The biggest quarterly power tariff adjustment appears well on its way, as the regulator will be hearing 4QFY22 quarterly adjustment petition of the power distribution companies next week. Adjustments have been plenty of late, with the government caving in, on the latest monthly adjustment, announcing waiver for a large portion of domestic and agriculture consumers.

Currently, two quarterly tariff adjustments are in effect, lapsing at different times. The quarterly adjustment for 3QFY22 was low at Rs0.5/unit, as the under recovery for the period was close to Rs12 billion. Come 4QFY22, the underrecovery shots up to Rs94 billion. Granted that the amount maybe shaved by a couple of billion at best – but it will likely stay north of Rs90 billion, when the decision comes.

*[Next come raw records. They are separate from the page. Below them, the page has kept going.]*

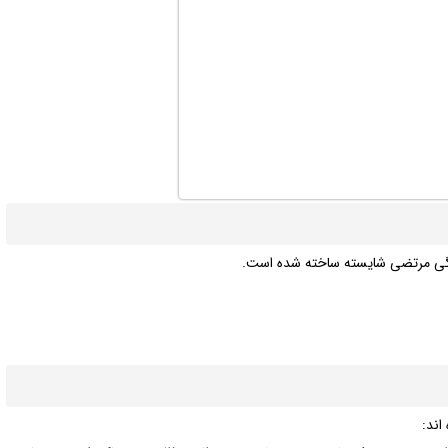
ندگی مرتضی شایسته ساخته شده است.
اند: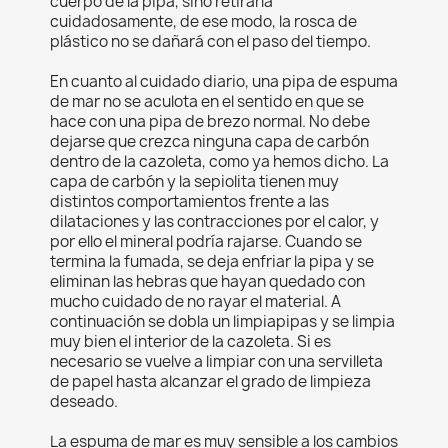
cuerpo de la pipa, sino retirarla
cuidadosamente, de ese modo, la rosca de
plástico no se dañará con el paso del tiempo.
En cuanto al cuidado diario, una pipa de espuma
de mar no se aculota en el sentido en que se
hace con una pipa de brezo normal. No debe
dejarse que crezca ninguna capa de carbón
dentro de la cazoleta, como ya hemos dicho. La
capa de carbón y la sepiolita tienen muy
distintos comportamientos frente a las
dilataciones y las contracciones por el calor, y
por ello el mineral podría rajarse. Cuando se
termina la fumada, se deja enfriar la pipa y se
eliminan las hebras que hayan quedado con
mucho cuidado de no rayar el material. A
continuación se dobla un limpiapipas y se limpia
muy bien el interior de la cazoleta. Si es
necesario se vuelve a limpiar con una servilleta
de papel hasta alcanzar el grado de limpieza
deseado.
La espuma de mar es muy sensible a los cambios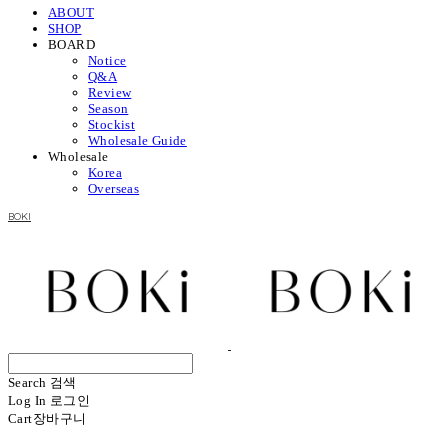
ABOUT
SHOP
BOARD
Notice
Q&A
Review
Season
Stockist
Wholesale Guide
Wholesale
Korea
Overseas
BOKI
Search
검색
Log In
로그인
Cart
장바구니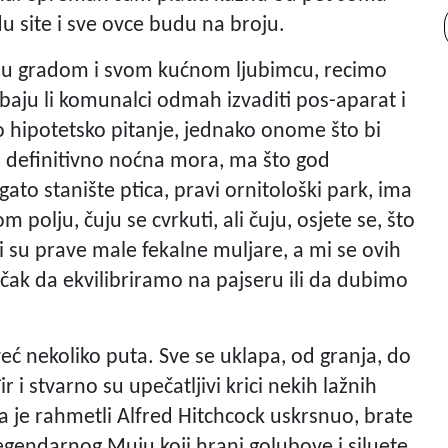
u site i sve ovce budu na broju.
aju gradom i svom kućnom ljubimcu, recimo
baju li komunalci odmah izvaditi pos-aparat i
o hipotetsko pitanje, jednako onome što bi
su definitivno noćna mora, ma što god
gato stanište ptica, pravi ornitološki park, ima
 polju, čuju se cvrkuti, ali čuju, osjete se, što
ini su prave male fekalne muljare, a mi se ovih
čak da ekvilibriramo na pajseru ili da dubimo
eć nekoliko puta. Sve se uklapa, od granja, do
 i stvarno su upečatljivi krici nekih lažnih
da je rahmetli Alfred Hitchcock uskrsnuo, brate
legendarnog Muju koji hrani golubove i siluete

This is going to be, by far the highest quarterly tariff adjustment, both in terms of absolute amount and unit terms. This will translate into an impact of Rs2.85/unit based on 33 billion gross units at allowed transmission and distribution losses, if the mechanism to collect continues as it is, i.e., spread over three months.

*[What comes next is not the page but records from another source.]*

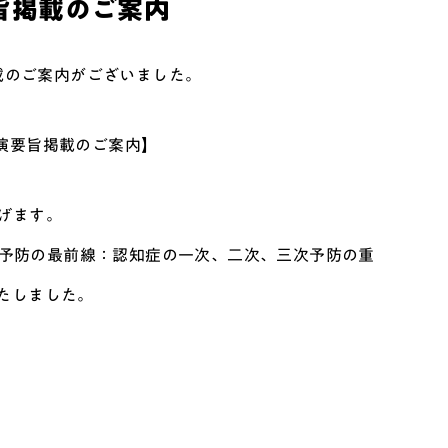
旨掲載のご案内
載のご案内がございました。
講演要旨掲載のご案内】
げます。
知症予防の最前線：認知症の一次、二次、三次予防の重
たしました。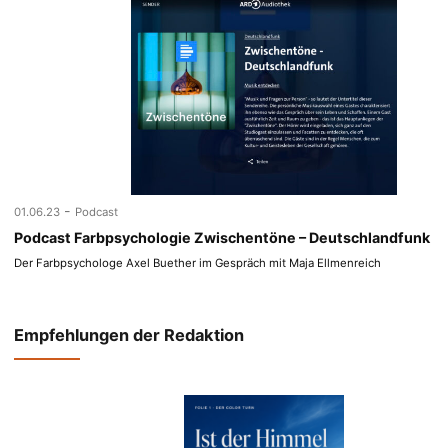
-
01.06.23
Podcast
Podcast Farbpsychologie Zwischentöne – Deutschlandfunk
Der Farbpsychologe Axel Buether im Gespräch mit Maja Ellmenreich
Empfehlungen der Redaktion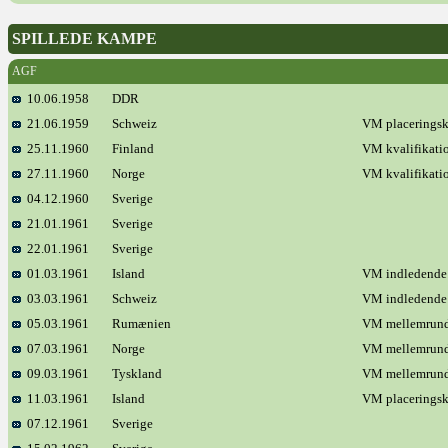
SPILLEDE KAMPE
AGF
10.06.1958
DDR
21.06.1959
Schweiz
VM placerings
25.11.1960
Finland
VM kvalifikati
27.11.1960
Norge
VM kvalifikati
04.12.1960
Sverige
21.01.1961
Sverige
22.01.1961
Sverige
01.03.1961
Island
VM indledende
03.03.1961
Schweiz
VM indledende
05.03.1961
Rumænien
VM mellemrun
07.03.1961
Norge
VM mellemrun
09.03.1961
Tyskland
VM mellemrun
11.03.1961
Island
VM placerings
07.12.1961
Sverige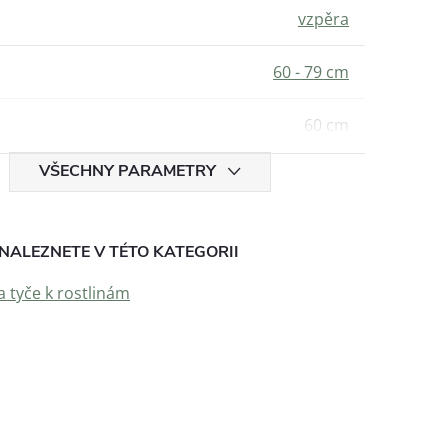
vzpěra
60 - 79 cm
60 cm
VŠECHNY PARAMETRY
NALEZNETE V TÉTO KATEGORII
a tyče k rostlinám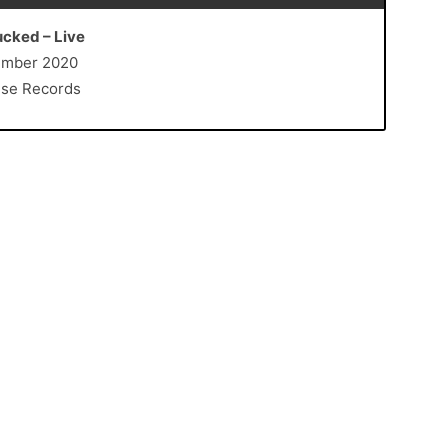
ucked – Live
zember 2020
ouse Records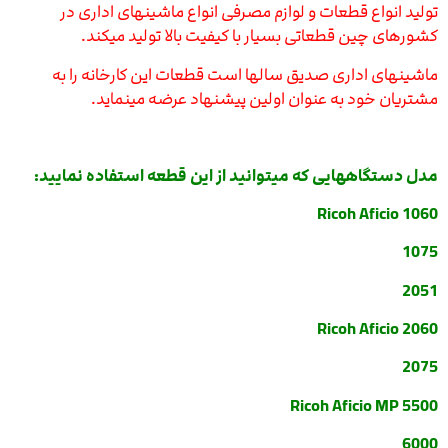
تولید انواع قطعات و لوازم مصرفی انواع ماشینهای اداری در
کشورهای چین قطعاتی بسیار با کیفیت بالا تولید میکند.
ماشینهای اداری صدیق سالها است قطعات این کارخانه را به
مشتریان خود به عنوان اولین پیشنهاد عرضه مینماید.
مدل دستگاههایی که میتوانید از این قطعه استفاده نمایید:
Ricoh Aficio 1060
1075
2051
Ricoh Aficio 2060
2075
Ricoh Aficio MP 5500
6000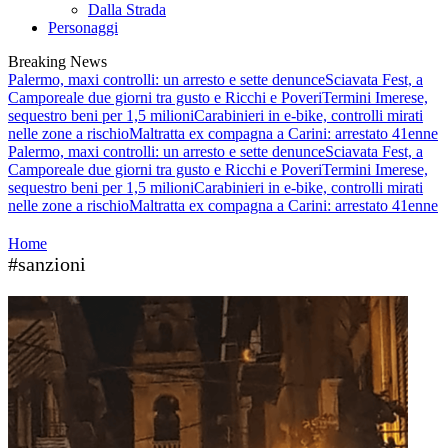
Dalla Strada
Personaggi
Breaking News
Palermo, maxi controlli: un arresto e sette denunce
Sciavata Fest, a
Camporeale due giorni tra gusto e Ricchi e Poveri
Termini Imerese,
sequestro beni per 1,5 milioni
Carabinieri in e-bike, controlli mirati
nelle zone a rischio
Maltratta ex compagna a Carini: arrestato 41enne
Palermo, maxi controlli: un arresto e sette denunce
Sciavata Fest, a
Camporeale due giorni tra gusto e Ricchi e Poveri
Termini Imerese,
sequestro beni per 1,5 milioni
Carabinieri in e-bike, controlli mirati
nelle zone a rischio
Maltratta ex compagna a Carini: arrestato 41enne
Home
#sanzioni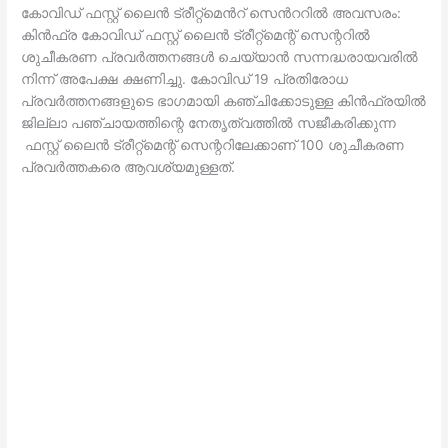
കോവിഡ് ഫസ്റ്റ് ലൈന്‍ ട്രീറ്റ്മെന്‍റ് സെന്‍ററില്‍ അവസരം:
കിന്‍ഫ്ര കോവിഡ് ഫസ്റ്റ് ലൈന്‍ ട്രീറ്റ്മെന്റ് സെന്ററില്‍
ശുചീകരണ പ്രവര്‍ത്തനങ്ങള്‍ ചെയ്യാന്‍ സന്നദ്ധരായവരില്‍
നിന്ന് അപേക്ഷ ക്ഷണിച്ചു. കോവിഡ് 19 പ്രതിരോധ
പ്രവര്‍ത്തനങ്ങളുടെ ഭാഗമായി കഞ്ചിക്കോടുള്ള കിന്‍ഫ്രയില്‍
ജില്ലാ പഞ്ചായത്തിന്റെ നേതൃത്വത്തില്‍ സജീകരിക്കുന്ന
ഫസ്റ്റ് ലൈന്‍ ട്രീറ്റ്മെന്റ് സെന്ററിലേക്കാണ് 100 ശുചീകരണ
പ്രവര്‍ത്തകരെ ആവശ്യമുള്ളത്.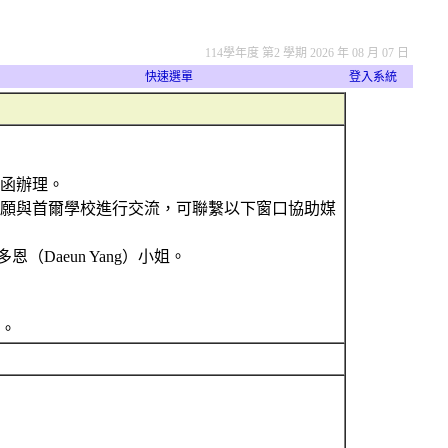
114學年度 第2 學期 2026 年 08 月 07 日
快速選單
登入系統
號函辦理。
意願與首爾學校進行交流，可聯繫以下窗口協助媒
務官楊多恩（Daeun Yang）小姐。
請。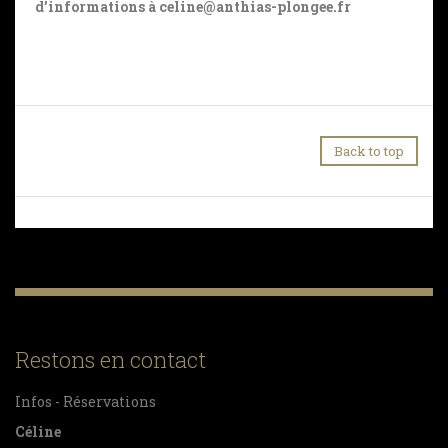
d’informations à celine@anthias-plongee.fr
Back to top
Restons en contact
Infos - Réservations
Céline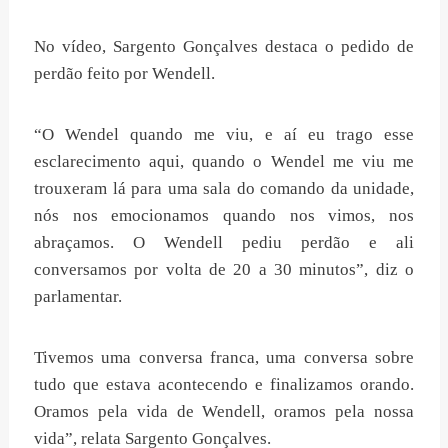
No vídeo, Sargento Gonçalves destaca o pedido de
perdão feito por Wendell.
“O Wendel quando me viu, e aí eu trago esse
esclarecimento aqui, quando o Wendel me viu me
trouxeram lá para uma sala do comando da unidade,
nós nos emocionamos quando nos vimos, nos
abraçamos. O Wendell pediu perdão e ali
conversamos por volta de 20 a 30 minutos”, diz o
parlamentar.
Tivemos uma conversa franca, uma conversa sobre
tudo que estava acontecendo e finalizamos orando.
Oramos pela vida de Wendell, oramos pela nossa
vida”, relata Sargento Gonçalves.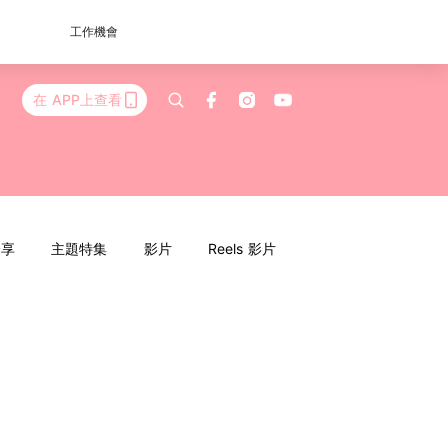
工作機會
在 APP上查看
分享
主題特集
影片
Reels 影片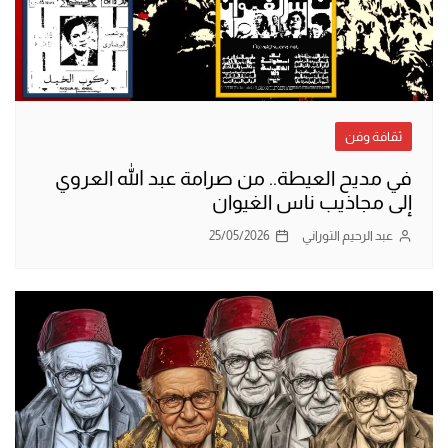
ثقافة وفن
في مديح العيطة.. من صرامة عبد الله العروي
إلى مجاذيب ناس الغيوان
عبد الرحيم التوراني
25/05/2026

Recall that previously, the QTA were recovered over a span of 12 months – a practice that was rightly changed to smoothen the payment flows in a timely manner.The adjustment is spearheaded by overruns in capacity payments at Rs55 billion – with nearly 60 percent of the total share of under recovery. This alone translates into an impact of Rs1.65/unit, on account of capacity payment under recovery.

The capacity payment under recovery has almost always been the leading factor, but 4QFY22 is bloated significantly as all indexed components grew appreciably during the quarter. Sharp currency depreciation and increase in inflation played a great part in inflating the capacity component of the tariff.

Another Rs0.93/unit is expected to be charged on account of impact of T&D losses alone, as the allowed T&D losses continue to be on the lower side. The incremental units on account of incentive package are netted off from the gross unit calculation for tariff adjustment. There is a high chance the government may opt to spread the impact over a longer period than the recently adopted practice of adjusting the quarterly tariffs in just three months. Either way, there is no end to upward tariff revisions in the near-term. Electricity bills will continue to send shockwaves, and the government may have to come up with a plan to fight it with a combination of spreading the impact and adequately funded subsidies, if need be.